**GIVEN ENTRIES:**
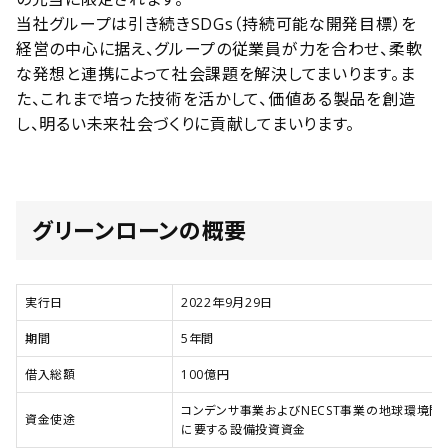
当社グループは引き続きSDGs（持続可能な開発目標）を
経営の中心に据え、グループの従業員が力を合わせ、柔軟
な発想と連携によって社会課題を解決してまいります。ま
た、これまで培った技術を活かして、価値ある製品を創造
し、明るい未来社会づくりに貢献してまいります。
グリーンローンの概要
実行日
2022年9月29日
期間
5年間
借入総額
100億円
コンデンサ事業およびNECST事業の地球環境
資金使途
に要する設備投資資金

**ACTIVITY:** Once the pictures are dropped, repeat the data above exactly.

**OUTPUT FOR THIS EXERCISE:**
当社グループは引き続きSDGs（持続可能な開発目標）を
経営の中心に据え、グループの従業員が力を合わせ、柔軟
な発想と連携によって社会課題を解決してまいります。ま
た、これまで培った技術を活かして、価値ある製品を創造
し、明るい未来社会づくりに貢献してまいります。
グリーンローンの概要
実行日
2022年9月29日
期間
5年間
借入総額
100億円
コンデンサ事業およびNECST事業の地球環境
資金使途
に要する設備投資資金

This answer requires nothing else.